The main aim of this article is to describe the limitations of ID, in terms of capacity, and the math behind the scene.

Alright, good people — ID is not complicated. Various methods can generate it, such as using a counting number, randomizing, or composing/concatenating from multi-attributes (like a national ID or college student ID). Sometimes one can ignore it because the ID is auto-generated in the database, like MongoDB.

But what if we must find out how to make the ID as short as possible? That is why we need to take time for consideration.

The Proper ID Properties

Let's think about the important properties of ID.
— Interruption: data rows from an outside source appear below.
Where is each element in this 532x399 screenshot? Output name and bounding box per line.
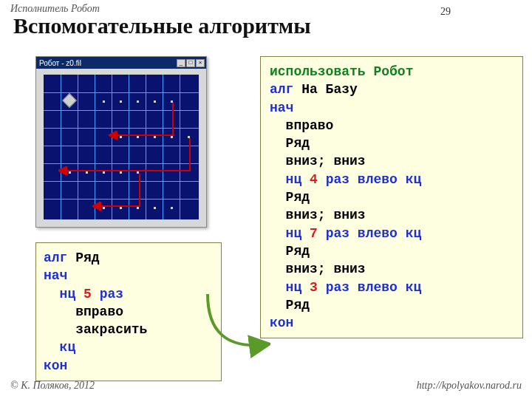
- cmd: вправо: [44, 304, 123, 319]
- cmd: вниз; вниз: [270, 262, 366, 276]
- cmd: Ряд: [270, 298, 310, 313]
- maximize-button[interactable]: □: [186, 59, 195, 67]
- kw: нц: [270, 280, 301, 295]
- robot-titlebar: Робот - z0.fil _ □ ×: [36, 57, 206, 69]
- kw: раз: [92, 287, 123, 301]
- close-button[interactable]: ×: [196, 59, 205, 67]
- kw: кон: [44, 358, 67, 373]
- cmd: вниз; вниз: [270, 208, 366, 222]
- code-main: использовать Робот алг На Базу нач вправ…: [260, 56, 523, 338]
- cmd: Ряд: [270, 244, 310, 259]
- kw: Робот: [366, 64, 414, 79]
- kw: кц: [398, 172, 421, 187]
- cmd: закрасить: [44, 322, 147, 337]
- robot-window-title: Робот - z0.fil: [39, 59, 81, 67]
- num: 5: [75, 287, 92, 301]
- cmd: вниз; вниз: [270, 154, 366, 168]
- window-buttons: _ □ ×: [177, 59, 205, 67]
- robot-grid-field: [44, 75, 199, 219]
- connector-arrow-icon: [197, 287, 270, 361]
- path-arrows-icon: [44, 75, 199, 219]
- footer-url: http://kpolyakov.narod.ru: [417, 380, 522, 392]
- kw: нц: [270, 226, 301, 241]
- robot-window: Робот - z0.fil _ □ ×: [35, 56, 207, 228]
- num: 7: [301, 226, 318, 241]
- kw: использовать: [270, 64, 366, 79]
- kw: нц: [270, 172, 301, 187]
- footer-copyright: © К. Поляков, 2012: [10, 380, 95, 392]
- kw: раз влево: [318, 172, 398, 187]
- minimize-button[interactable]: _: [177, 59, 185, 67]
- kw: раз влево: [318, 226, 398, 241]
- kw: нач: [44, 268, 67, 283]
- kw: раз влево: [318, 280, 398, 295]
- algo-name: Ряд: [67, 250, 99, 265]
- kw: алг: [270, 82, 293, 97]
- kw: нач: [270, 100, 293, 115]
- kw: кон: [270, 316, 293, 330]
- kw: алг: [44, 250, 67, 265]
- page-title: Вспомогательные алгоритмы: [13, 13, 311, 38]
- cmd: Ряд: [270, 190, 310, 205]
- kw: кц: [44, 340, 75, 355]
- algo-name: На Базу: [293, 82, 357, 97]
- num: 3: [301, 280, 318, 295]
- cmd: Ряд: [270, 136, 310, 151]
- code-subroutine: алг Ряд нач нц 5 раз вправо закрасить кц…: [35, 242, 222, 381]
- cmd: вправо: [270, 118, 333, 133]
- kw: кц: [398, 280, 421, 295]
- page-number: 29: [440, 6, 451, 18]
- kw: нц: [44, 287, 75, 301]
- num: 4: [301, 172, 318, 187]
- kw: кц: [398, 226, 421, 241]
No duplication — no need to elaborate. If the ID is not unique, it is not an ID.
It must be sufficient — in terms of capacity, it depends on the generation method. Assume the system will contain no more than 100 records. If the ID is generated by a running number, 2 digits of decimal is fine (00–99). In contrast, the same 2 digits are not sufficient if the ID is generated by randomizing.
It can't be guessed — if someone got the ID 95, by intuition, everybody knows there are also IDs 1, 2, …, 94. They also know there are 95 records of data. This makes the system so transparent — and you will feel very insecure if the ID is sensitive data.
It should not be too long — this property is necessary if we intend the user to memorize their ID; otherwise, just ignore it.
Efficient to create. ID generation should not be the bottleneck of the system. It should consume a very short time and satisfy all properties above.
1. The running number is far away from the good option because it can only be processed one by one which means it has to wait for the current one to be created before the next one can be processed.
2. Composing from multi-attributes is edgy to violate the property numbers 2 and 3. For example, an employee ID like ENG-2024-001 (department + year + sequence). It can be guessed for sure. One can tell the department, the join year, and roughly how many employees there are.
3. Rely on auto-generated methods like UUID or let the database generate for us, these methods work well for most of the use-case except a system which may use ID as the referral code for inviting new members. The referral code should not be too long while the real question is how many digits of ID that enough?

ID Collision Probability

To find the proper digit count for a randomized-generated ID, we must know the chance that a newly created one will duplicate any existing ID.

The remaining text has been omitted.